Collected data »
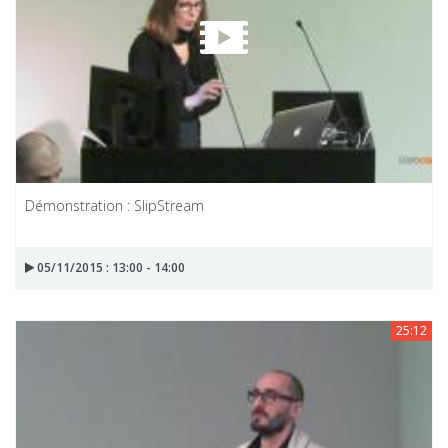
Démonstration : SlipStream
05/11/2015 : 13:00 - 14:00
25:12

Exercise details »
Leaving the pictures aside, transcribe the entire listing exactly.

Worked solution »
Démonstration : SlipStream
05/11/2015 : 13:00 - 14:00
25:12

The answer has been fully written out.